§ **Try it**
Count every line in the records below that contains the string "deeper". Report that number alone.

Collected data
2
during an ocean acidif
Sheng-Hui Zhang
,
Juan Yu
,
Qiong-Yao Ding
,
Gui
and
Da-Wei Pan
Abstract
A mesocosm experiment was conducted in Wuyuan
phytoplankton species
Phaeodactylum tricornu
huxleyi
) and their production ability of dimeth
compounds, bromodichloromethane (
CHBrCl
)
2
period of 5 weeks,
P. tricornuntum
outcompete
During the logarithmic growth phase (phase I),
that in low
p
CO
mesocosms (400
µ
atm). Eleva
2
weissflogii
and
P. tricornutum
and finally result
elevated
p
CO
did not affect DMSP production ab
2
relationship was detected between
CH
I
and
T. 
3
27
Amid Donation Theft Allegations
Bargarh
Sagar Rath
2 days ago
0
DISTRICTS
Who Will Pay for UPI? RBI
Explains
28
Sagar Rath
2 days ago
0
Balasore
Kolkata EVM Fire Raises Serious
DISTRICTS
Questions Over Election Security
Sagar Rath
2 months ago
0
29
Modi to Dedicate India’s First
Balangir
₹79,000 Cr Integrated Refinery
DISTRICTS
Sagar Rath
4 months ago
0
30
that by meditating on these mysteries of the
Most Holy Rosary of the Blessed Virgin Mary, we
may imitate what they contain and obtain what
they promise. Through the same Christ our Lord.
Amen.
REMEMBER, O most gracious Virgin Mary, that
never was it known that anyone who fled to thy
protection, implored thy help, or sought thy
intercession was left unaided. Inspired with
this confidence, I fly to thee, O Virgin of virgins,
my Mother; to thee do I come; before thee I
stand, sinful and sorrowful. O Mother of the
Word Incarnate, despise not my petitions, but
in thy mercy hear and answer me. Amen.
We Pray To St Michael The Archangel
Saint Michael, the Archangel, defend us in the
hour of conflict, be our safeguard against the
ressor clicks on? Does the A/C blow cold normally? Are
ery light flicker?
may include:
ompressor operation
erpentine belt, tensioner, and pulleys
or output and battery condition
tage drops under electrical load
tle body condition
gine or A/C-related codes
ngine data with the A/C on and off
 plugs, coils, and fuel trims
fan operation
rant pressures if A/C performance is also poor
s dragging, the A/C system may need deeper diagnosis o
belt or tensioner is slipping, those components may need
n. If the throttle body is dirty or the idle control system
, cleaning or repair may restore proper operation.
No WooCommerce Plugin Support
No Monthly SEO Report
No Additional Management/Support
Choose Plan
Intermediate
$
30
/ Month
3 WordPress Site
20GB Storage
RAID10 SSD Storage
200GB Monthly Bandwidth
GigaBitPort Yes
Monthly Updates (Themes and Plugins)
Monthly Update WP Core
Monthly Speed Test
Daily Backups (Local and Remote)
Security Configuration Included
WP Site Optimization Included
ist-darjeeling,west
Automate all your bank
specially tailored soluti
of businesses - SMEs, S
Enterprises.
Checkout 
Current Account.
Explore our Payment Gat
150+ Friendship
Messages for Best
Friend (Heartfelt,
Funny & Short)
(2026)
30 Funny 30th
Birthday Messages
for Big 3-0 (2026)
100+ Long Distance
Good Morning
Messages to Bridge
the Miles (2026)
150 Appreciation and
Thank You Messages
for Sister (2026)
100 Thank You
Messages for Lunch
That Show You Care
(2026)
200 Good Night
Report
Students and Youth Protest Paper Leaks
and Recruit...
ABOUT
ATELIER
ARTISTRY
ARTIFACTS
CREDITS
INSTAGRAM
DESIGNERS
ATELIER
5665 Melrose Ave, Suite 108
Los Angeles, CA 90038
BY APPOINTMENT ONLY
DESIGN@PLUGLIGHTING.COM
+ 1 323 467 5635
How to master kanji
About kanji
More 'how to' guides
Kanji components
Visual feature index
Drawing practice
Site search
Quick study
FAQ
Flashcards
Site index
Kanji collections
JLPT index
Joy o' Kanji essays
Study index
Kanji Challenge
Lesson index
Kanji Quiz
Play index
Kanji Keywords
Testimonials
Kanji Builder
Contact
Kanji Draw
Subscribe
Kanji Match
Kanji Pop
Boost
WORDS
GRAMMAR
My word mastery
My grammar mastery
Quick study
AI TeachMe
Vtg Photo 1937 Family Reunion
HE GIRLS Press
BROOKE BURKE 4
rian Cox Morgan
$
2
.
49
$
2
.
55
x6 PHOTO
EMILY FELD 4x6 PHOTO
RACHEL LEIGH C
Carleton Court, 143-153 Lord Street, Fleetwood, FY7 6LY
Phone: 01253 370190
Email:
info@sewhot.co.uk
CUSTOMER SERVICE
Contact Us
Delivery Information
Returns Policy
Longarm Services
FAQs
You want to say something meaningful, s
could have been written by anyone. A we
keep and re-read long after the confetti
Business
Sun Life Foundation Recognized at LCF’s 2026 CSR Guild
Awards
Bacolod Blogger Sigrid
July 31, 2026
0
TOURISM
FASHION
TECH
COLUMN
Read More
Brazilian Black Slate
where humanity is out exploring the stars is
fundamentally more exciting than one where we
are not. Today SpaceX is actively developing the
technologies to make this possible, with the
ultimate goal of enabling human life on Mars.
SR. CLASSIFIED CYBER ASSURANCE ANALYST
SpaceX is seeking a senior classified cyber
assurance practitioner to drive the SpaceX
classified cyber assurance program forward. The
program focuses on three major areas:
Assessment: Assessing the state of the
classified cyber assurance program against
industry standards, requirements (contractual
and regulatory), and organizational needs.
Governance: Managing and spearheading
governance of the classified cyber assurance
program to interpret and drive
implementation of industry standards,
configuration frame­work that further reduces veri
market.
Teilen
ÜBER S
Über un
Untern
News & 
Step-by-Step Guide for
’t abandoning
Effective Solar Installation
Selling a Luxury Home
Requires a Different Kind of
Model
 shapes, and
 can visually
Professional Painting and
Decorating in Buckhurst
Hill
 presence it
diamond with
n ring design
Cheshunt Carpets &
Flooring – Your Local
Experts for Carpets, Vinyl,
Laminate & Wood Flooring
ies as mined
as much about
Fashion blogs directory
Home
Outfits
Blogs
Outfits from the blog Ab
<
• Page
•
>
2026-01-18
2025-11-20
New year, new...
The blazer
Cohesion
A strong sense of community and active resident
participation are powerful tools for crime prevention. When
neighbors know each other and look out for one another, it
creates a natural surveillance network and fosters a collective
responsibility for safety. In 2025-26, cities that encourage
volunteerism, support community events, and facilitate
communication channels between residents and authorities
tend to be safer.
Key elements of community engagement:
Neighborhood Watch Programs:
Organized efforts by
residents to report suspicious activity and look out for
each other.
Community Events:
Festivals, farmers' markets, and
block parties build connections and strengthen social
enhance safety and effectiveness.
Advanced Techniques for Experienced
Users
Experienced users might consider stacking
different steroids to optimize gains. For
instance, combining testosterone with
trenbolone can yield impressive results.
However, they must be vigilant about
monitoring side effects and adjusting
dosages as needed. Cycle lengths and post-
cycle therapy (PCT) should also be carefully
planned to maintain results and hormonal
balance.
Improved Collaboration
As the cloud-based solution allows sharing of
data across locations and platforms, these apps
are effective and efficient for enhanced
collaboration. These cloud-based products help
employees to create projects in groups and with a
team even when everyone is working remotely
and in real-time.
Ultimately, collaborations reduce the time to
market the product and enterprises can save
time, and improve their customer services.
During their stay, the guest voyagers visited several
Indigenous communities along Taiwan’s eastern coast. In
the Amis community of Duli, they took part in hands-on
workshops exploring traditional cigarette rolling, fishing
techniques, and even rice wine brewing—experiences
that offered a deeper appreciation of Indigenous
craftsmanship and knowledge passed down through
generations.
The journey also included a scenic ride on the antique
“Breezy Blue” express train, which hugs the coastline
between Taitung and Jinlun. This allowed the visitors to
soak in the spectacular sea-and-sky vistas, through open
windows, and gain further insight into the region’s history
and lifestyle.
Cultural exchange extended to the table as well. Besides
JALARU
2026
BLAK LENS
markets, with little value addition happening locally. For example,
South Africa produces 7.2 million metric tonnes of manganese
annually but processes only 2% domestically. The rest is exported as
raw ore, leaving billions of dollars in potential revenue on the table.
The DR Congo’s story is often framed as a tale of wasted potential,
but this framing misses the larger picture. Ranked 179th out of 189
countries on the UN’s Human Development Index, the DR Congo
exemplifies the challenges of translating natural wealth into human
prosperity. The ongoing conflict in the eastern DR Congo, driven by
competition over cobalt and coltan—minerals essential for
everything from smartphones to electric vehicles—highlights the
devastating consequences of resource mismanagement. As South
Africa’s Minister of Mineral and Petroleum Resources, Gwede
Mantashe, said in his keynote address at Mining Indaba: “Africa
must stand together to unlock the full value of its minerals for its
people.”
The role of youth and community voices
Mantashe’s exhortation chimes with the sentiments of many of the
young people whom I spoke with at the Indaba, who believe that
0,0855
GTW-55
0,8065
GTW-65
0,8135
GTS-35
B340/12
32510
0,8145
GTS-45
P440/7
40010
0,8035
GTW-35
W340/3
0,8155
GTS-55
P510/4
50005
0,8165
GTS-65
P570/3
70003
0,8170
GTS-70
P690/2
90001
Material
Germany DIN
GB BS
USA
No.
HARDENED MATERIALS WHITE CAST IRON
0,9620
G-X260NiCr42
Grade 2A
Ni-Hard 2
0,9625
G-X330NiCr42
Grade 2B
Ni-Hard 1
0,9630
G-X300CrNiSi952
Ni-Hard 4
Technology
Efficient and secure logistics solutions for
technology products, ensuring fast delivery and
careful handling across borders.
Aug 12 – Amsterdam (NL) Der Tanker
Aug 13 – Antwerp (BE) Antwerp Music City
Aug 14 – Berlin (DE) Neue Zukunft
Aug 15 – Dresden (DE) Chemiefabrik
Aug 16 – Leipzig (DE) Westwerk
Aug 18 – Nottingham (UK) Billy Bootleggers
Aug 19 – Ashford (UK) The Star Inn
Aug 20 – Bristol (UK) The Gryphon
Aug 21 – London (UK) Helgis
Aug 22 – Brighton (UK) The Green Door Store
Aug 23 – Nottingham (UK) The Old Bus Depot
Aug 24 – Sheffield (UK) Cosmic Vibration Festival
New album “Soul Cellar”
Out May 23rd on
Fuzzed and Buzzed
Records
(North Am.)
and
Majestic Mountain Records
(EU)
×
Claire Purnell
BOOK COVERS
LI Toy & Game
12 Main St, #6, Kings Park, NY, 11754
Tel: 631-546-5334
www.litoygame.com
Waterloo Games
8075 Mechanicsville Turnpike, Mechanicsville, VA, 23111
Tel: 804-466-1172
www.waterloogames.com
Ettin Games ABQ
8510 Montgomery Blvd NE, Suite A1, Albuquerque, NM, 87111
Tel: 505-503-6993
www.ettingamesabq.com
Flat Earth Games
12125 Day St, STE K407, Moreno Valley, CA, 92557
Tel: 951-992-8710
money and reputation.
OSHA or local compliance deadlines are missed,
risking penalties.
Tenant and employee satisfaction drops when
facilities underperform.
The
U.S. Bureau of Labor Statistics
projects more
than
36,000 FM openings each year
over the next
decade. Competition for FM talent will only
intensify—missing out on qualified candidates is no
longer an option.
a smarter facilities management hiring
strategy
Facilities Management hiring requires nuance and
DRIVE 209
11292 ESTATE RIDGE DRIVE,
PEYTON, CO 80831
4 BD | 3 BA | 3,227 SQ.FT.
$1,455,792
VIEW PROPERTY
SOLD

§ **The answer**
2